Rumour Detection for Social Media
Out researchers are leading a European team that is developing new techniques to distinguish rumour from fact in social media such as Twitter and Facebook. This can be particularly important during major emergencies.
We're leading a global collaboration to create a sophisticated rumour detector for social media.
The unique system will help users verify online rumours as they spread around the globe by classifying in real time whether a piece of information is true or false.
The Pheme project, led by Dr Kalina Bontcheva from our Department of Computer Science, aims to sort online rumours into four types:
- Speculation – such as whether interest rates might rise
- Controversy – as over the MMR vaccine
- Misinformation, where something untrue is spread unwittingly
- Disinformation, where it’s done with malicious intent
In our digital age, rumours - both true and false - spread fast, often with far-reaching consequences. Social networks have been used to allege that Barack Obama was Muslim and claim that the animals were set free from London Zoo during the 2011 riots - both of which were false.
Pheme will help users verify online rumours as they spread around the globe by classifying in real time whether a piece of information is true or false
The pioneering technology will act as tool for journalists, governments, emergency services, health agencies and the private sector to respond more effectively to claims on social media.
The system will also automatically categorise sources to assess their authority, such as news outlets, experts, or automated ‘bots’. It will also look for a history and background, to help spot where Twitter accounts have been created purely to spread false information.

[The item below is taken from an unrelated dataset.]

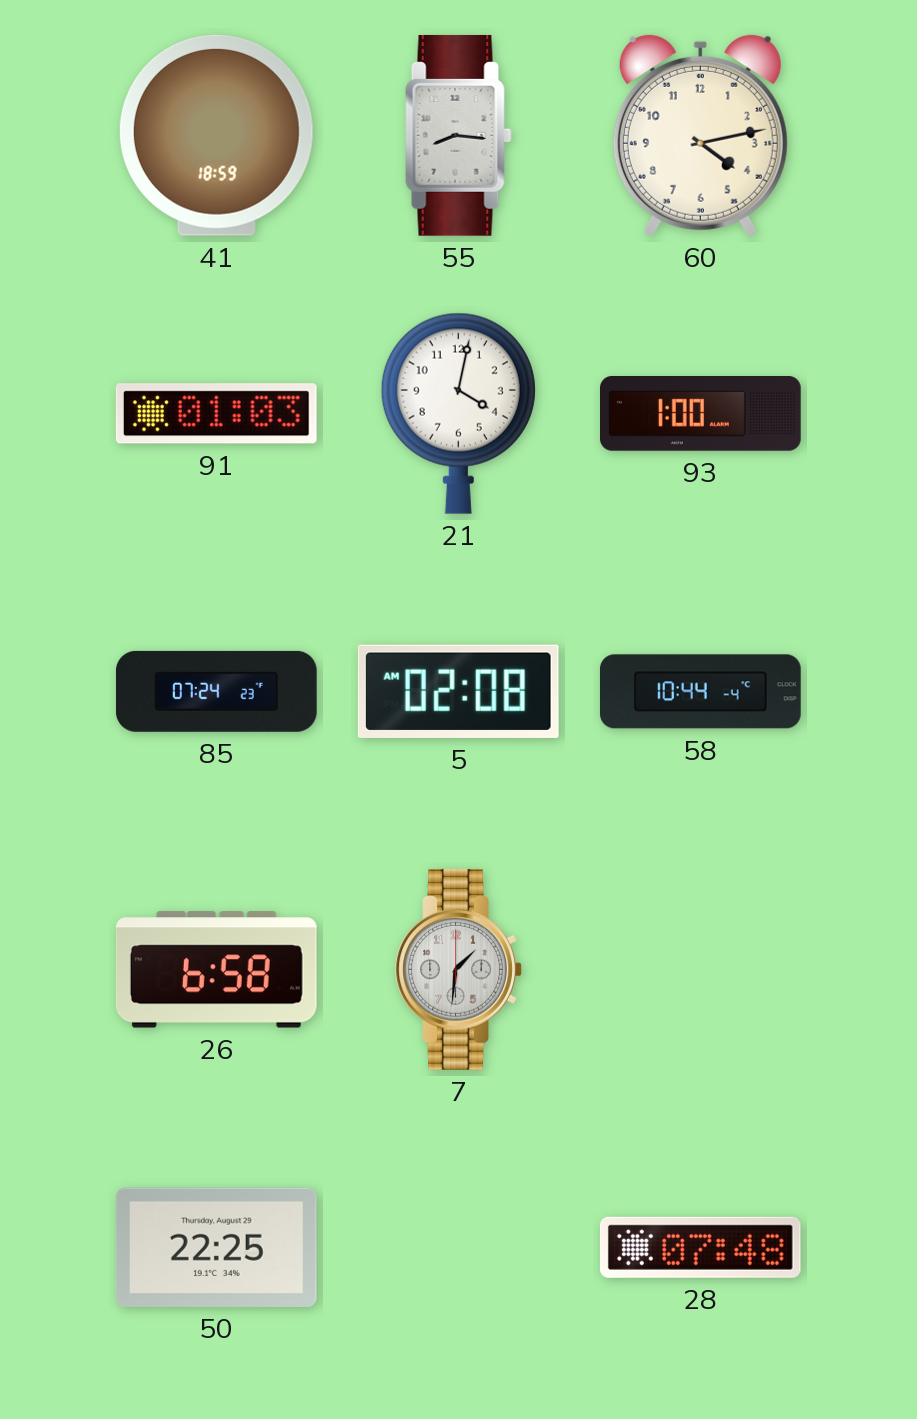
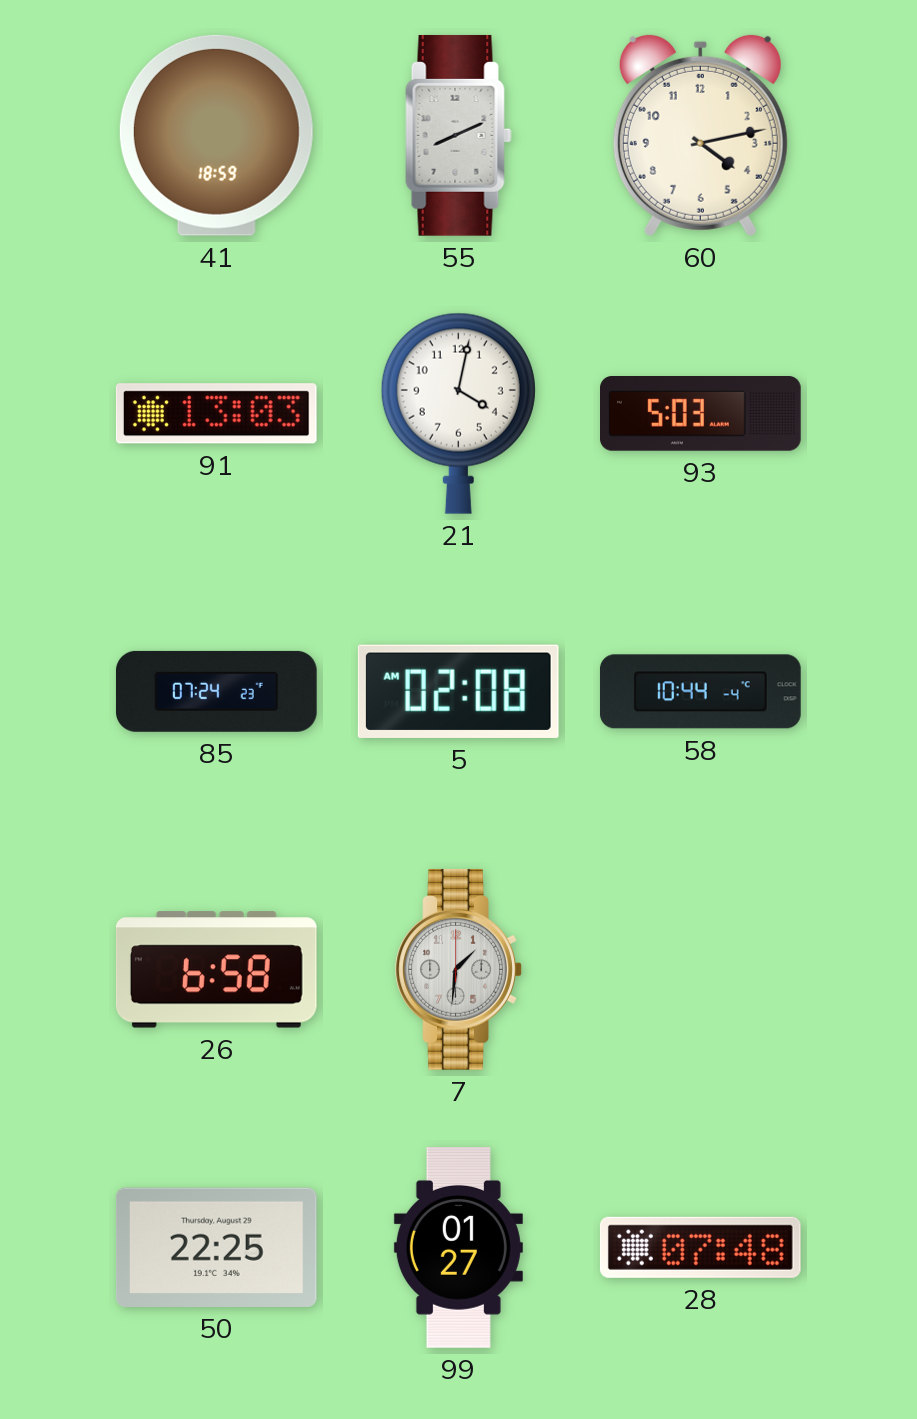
55: 8:16 -> 8:11
91: 01:03 -> 13:03
93: 1:00 -> 5:03
99: none -> 01:27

It will search for sources that corroborate or deny the information, and plot how the conversations on social networks evolve. The results will be displayed to the user in a visual dashboard, to enable them to easily see whether a rumour is taking hold.
Dr Kalina Bontcheva said: “We can already handle many of the challenges involved, such as the sheer volume of information in social networks, the speed at which it appears and the variety of forms, from tweets to blog posts. However, it’s currently not possible to automatically analyse, in real time, whether a piece of information is true or false and this is what we’ve now set out to achieve.
“We see the system as a valuable tool to aid human decision making, rather than something that would replace it.”
The three-year EU funded project is a collaboration between five universities – Sheffield, Warwick, King’s College London, Saarland in Germany and MODUL University Vienna in Austria – and four companies – ATOS in Spain, iHub in Kenya, Ontotext in Bulgaria and swissinfo.ch.